▶ AIM OF THE TASK
Find the lines of data that contain the string "zoom", then list them.

▶ DATA UNDER STUDY
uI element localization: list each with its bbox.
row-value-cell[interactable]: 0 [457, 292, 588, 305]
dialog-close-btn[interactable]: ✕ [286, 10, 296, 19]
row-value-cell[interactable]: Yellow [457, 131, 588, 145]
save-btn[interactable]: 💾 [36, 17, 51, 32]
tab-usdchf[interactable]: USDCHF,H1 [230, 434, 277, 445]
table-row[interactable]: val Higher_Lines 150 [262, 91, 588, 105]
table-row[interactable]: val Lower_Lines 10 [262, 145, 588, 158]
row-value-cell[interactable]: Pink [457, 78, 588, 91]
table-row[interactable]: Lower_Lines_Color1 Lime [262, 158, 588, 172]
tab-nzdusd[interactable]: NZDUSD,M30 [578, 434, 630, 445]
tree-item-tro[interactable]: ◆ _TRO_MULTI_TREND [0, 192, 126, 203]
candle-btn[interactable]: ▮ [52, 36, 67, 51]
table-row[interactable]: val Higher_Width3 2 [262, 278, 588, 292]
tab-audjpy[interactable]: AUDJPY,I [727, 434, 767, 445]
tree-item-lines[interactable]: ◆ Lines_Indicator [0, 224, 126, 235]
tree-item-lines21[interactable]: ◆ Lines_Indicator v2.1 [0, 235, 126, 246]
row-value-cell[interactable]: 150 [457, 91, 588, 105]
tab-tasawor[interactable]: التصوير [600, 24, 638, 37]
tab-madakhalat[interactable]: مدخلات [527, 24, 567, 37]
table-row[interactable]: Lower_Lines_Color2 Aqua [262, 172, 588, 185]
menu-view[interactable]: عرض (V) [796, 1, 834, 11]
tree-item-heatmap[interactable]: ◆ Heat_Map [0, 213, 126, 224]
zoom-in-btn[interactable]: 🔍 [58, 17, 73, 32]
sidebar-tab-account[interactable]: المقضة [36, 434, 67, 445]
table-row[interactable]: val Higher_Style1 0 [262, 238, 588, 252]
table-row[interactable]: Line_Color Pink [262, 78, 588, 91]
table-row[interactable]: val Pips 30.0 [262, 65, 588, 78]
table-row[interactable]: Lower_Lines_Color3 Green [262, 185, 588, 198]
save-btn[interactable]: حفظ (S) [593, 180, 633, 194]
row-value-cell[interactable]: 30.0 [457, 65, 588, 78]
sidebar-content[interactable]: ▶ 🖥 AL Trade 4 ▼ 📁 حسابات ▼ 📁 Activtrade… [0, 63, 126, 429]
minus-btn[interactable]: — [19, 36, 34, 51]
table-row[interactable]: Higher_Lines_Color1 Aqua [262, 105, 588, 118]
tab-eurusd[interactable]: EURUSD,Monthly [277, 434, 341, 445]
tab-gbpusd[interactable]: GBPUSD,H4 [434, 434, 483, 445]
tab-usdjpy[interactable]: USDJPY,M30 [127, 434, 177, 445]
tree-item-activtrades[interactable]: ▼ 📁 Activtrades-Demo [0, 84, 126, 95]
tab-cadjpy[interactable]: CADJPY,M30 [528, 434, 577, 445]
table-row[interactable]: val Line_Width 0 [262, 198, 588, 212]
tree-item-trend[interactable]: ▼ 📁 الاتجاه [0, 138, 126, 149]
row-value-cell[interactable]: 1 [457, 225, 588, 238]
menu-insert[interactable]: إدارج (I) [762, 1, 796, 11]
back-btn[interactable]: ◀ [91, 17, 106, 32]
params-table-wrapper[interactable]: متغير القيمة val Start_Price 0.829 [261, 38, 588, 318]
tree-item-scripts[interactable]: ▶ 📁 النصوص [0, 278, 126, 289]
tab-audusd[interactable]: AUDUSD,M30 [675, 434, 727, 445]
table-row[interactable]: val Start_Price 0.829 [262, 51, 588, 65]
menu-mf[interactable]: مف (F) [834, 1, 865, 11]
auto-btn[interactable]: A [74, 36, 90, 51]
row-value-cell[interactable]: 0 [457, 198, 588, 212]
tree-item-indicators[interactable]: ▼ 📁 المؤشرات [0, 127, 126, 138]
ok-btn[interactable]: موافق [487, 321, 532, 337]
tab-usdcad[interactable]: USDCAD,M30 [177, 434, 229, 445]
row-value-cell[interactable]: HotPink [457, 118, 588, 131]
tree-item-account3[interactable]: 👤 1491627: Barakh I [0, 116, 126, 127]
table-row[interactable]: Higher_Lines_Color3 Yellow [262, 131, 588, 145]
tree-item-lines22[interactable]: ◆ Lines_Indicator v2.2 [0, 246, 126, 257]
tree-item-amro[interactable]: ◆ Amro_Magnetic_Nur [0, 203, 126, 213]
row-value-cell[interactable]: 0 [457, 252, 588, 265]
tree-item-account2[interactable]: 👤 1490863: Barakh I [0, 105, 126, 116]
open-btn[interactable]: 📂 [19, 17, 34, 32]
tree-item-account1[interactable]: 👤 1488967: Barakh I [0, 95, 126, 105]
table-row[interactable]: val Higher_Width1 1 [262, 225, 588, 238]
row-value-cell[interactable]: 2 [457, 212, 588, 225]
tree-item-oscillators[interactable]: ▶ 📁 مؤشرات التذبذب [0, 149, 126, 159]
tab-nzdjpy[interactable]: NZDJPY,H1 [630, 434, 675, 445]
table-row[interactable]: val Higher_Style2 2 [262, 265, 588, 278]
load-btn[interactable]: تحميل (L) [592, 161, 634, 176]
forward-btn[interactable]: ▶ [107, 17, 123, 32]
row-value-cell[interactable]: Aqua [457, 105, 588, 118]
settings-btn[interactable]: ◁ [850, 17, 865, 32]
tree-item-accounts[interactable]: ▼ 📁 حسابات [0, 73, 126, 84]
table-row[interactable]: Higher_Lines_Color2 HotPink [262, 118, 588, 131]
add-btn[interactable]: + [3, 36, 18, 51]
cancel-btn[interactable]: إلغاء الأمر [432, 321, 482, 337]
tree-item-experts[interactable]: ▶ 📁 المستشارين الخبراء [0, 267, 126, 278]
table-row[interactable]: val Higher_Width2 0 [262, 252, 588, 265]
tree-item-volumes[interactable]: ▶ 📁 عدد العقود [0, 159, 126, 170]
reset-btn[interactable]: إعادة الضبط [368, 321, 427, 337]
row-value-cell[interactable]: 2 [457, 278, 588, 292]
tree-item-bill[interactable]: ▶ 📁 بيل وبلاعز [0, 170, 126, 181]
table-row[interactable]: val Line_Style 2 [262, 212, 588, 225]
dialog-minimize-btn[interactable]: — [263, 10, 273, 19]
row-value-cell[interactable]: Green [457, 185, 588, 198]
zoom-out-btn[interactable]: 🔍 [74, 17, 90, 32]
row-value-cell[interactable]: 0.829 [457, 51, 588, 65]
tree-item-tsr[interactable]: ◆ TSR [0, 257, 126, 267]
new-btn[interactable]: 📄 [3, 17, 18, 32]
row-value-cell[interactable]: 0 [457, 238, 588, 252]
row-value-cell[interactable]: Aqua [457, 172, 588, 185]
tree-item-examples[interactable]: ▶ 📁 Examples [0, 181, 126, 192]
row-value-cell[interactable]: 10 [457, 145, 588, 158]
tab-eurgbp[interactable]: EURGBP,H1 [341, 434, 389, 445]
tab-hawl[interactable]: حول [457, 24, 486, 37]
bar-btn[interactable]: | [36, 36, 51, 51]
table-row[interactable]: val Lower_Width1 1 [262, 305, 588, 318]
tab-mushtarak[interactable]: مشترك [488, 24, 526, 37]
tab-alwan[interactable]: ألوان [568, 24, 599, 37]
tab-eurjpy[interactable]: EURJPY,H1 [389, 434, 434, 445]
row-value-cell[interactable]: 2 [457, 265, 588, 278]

▶ THE ANSWER
zoom-in-btn[interactable]: 🔍 [58, 17, 73, 32]
zoom-out-btn[interactable]: 🔍 [74, 17, 90, 32]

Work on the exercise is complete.